*** Opening ENTRIES SUPPLIED ***

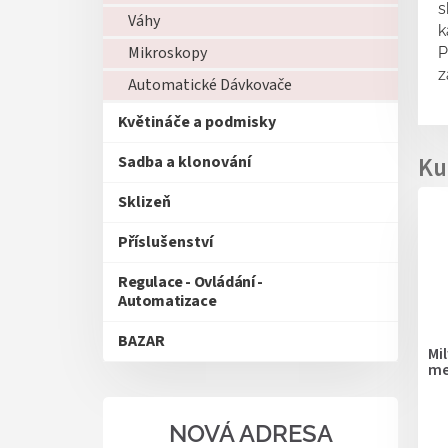
s
Váhy
k
Mikroskopy
P
z
Automatické Dávkovače
Květináče a podmisky
Sadba a klonování
Sklizeň
Příslušenství
Regulace - Ovládání -
Automatizace
BAZAR
Mi
me
NOVÁ ADRESA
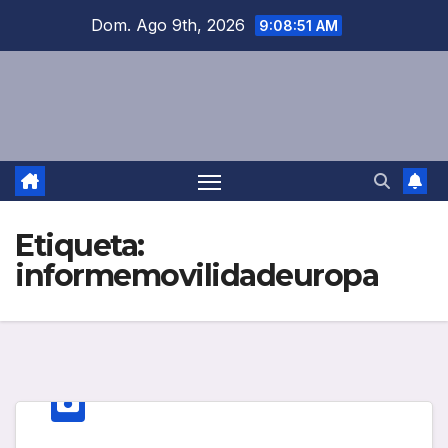
Saltar
Dom. Ago 9th, 2026
9:08:51 AM
al
contenido
Etiqueta:
informemovilidadeuropa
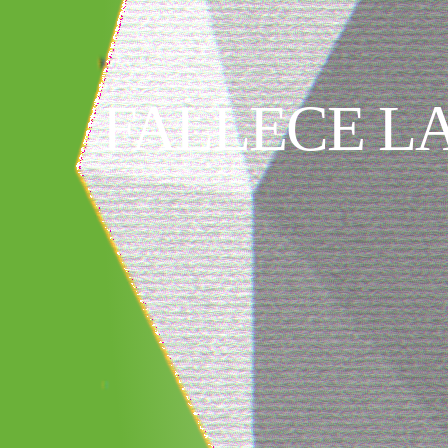
FALLECE L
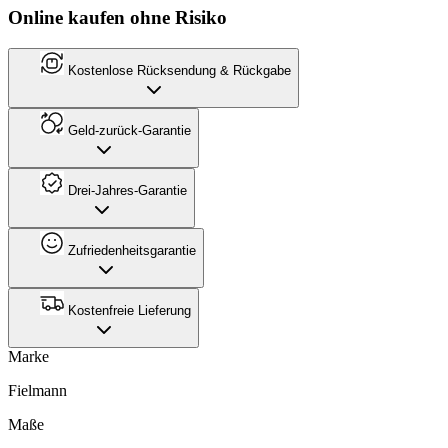
Online kaufen ohne Risiko
Kostenlose Rücksendung & Rückgabe
Geld-zurück-Garantie
Drei-Jahres-Garantie
Zufriedenheitsgarantie
Kostenfreie Lieferung
Marke
Fielmann
Maße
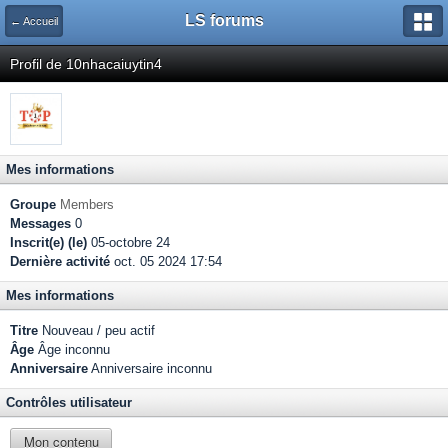
LS forums
← Accueil
Profil de 10nhacaiuytin4
Mes informations
Groupe
Members
Messages
0
Inscrit(e) (le)
05-octobre 24
Dernière activité
oct. 05 2024 17:54
Mes informations
Titre
Nouveau / peu actif
Âge
Âge inconnu
Anniversaire
Anniversaire inconnu
Contrôles utilisateur
Mon contenu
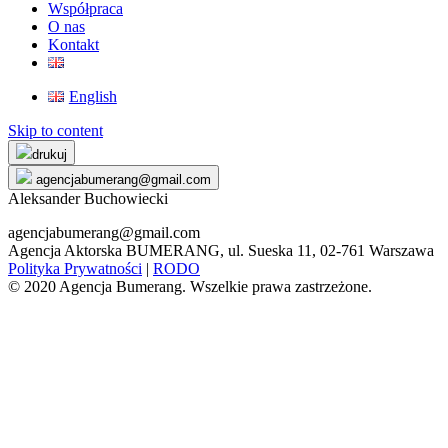
Współpraca
O nas
Kontakt
English
Skip to content
drukuj
agencjabumerang@gmail.com
Aleksander Buchowiecki
agencjabumerang@gmail.com
Agencja Aktorska BUMERANG, ul. Sueska 11, 02-761 Warszawa
Polityka Prywatności
|
RODO
© 2020 Agencja Bumerang. Wszelkie prawa zastrzeżone.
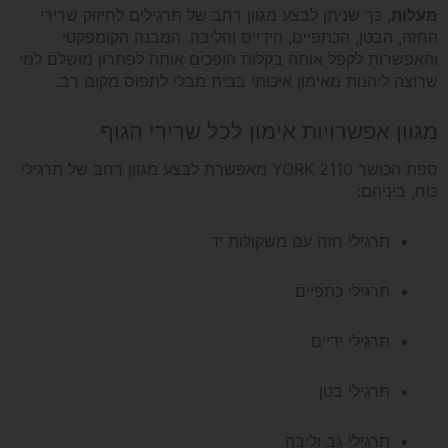
מעלות
, כך שניתן לבצע מגוון רחב של תרגילים לחיזוק שרירי
החזה, הבטן, הכתפיים, הידיים והליבה. המבנה הקומפקטי
והאפשרות לקפל אותה בקלות הופכים אותה לפתרון מושלם למי
שרוצה ליהנות מאימון איכותי בבית מבלי לתפוס מקום רב.
מגוון אפשרויות אימון לכל שרירי הגוף
ספת הכושר YORK 2110 מאפשרת לבצע מגוון רחב של תרגילי
כוח, ביניהם:
תרגילי חזה עם משקולות יד
תרגילי כתפיים
תרגילי ידיים
תרגילי בטן
תרגילי גב וליבה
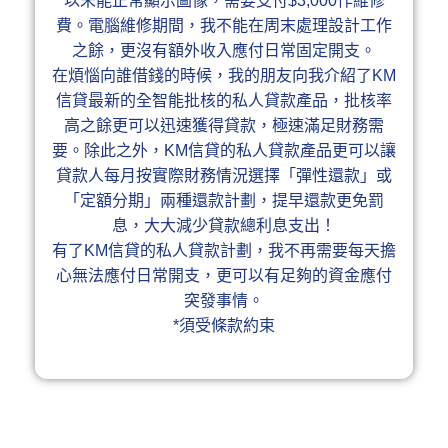
以未能正常顯示圖像，需要支付$3,000作維修
費。電腦維修期間，我不能在周末處理設計工作
之餘，更沒有額外收入應付日常固定開支。​
在煩惱向誰借錢的時候，我的朋友向我介紹了KM
信貸最新的全智能批核的私人貸款產品，批核率
高之餘更可以迅速獲得貸款，極速滿足財務需
要。除此之外，KM信貸的私人貸款產品更可以讓
貸款人每月按實際財務情況選擇「彈性還款」或
「定額分期」兩種還款計劃，提早還款更免罰
息，大大減少貸款總利息支出！​​
有了KM信貸的私人貸款計劃，我不再需要每天擔
心無法應付日常開支，更可以有足夠的資金應付
突發事情。​
*須受條款約束​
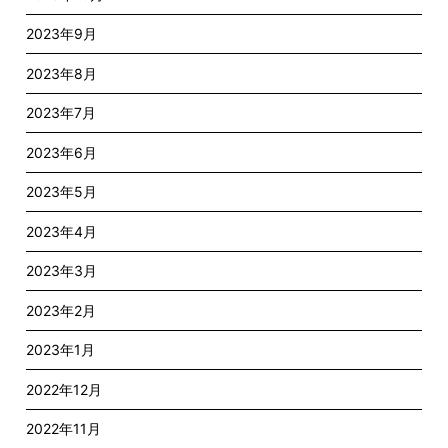
2023年9月
2023年8月
2023年7月
2023年6月
2023年5月
2023年4月
2023年3月
2023年2月
2023年1月
2022年12月
2022年11月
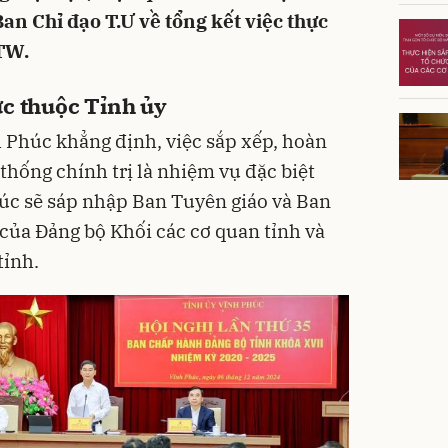
n Chỉ đạo T.Ư về tổng kết việc thực
TW.
ực thuộc Tỉnh ủy
 Phúc khẳng định, việc sắp xếp, hoàn
thống chính trị là nhiệm vụ đặc biệt
úc sẽ sáp nhập Ban Tuyên giáo và Ban
 của Đảng bộ Khối các cơ quan tỉnh và
tỉnh.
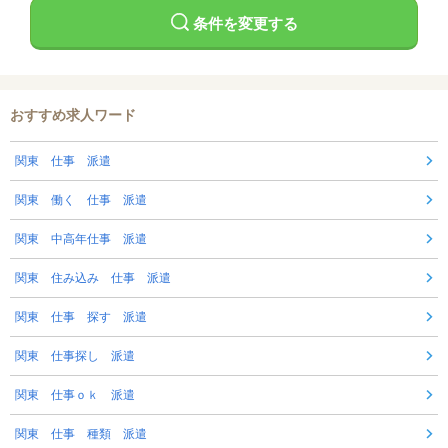
条件を変更する
おすすめ求人ワード
関東 仕事 派遣
関東 働く 仕事 派遣
関東 中高年仕事 派遣
関東 住み込み 仕事 派遣
関東 仕事 探す 派遣
関東 仕事探し 派遣
関東 仕事ｏｋ 派遣
関東 仕事 種類 派遣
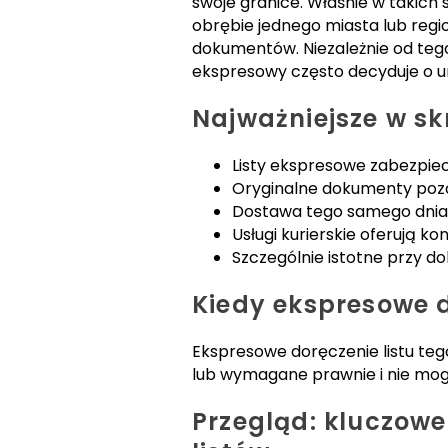
swoje granice. Właśnie w takic
obrębie jednego miasta lub regi
dokumentów. Niezależnie od tego
ekspresowy często decyduje o un
Najważniejsze w sk
Listy ekspresowe zabezpiec
Oryginalne dokumenty pozo
Dostawa tego samego dnia 
Usługi kurierskie oferują ko
Szczególnie istotne przy d
Kiedy ekspresowe 
Ekspresowe doręczenie listu te
lub wymagane prawnie i nie mog
Przegląd: kluczow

*** Closing ENTRIES SUPPLIED ***

● INSTRUCTIONS TO FOLLOW: Which lines of the data above contain "việc"? Copy each one.

● RESULT:
n Chỉ đạo T.Ư về tổng kết việc thực
 Phúc khẳng định, việc sắp xếp, hoàn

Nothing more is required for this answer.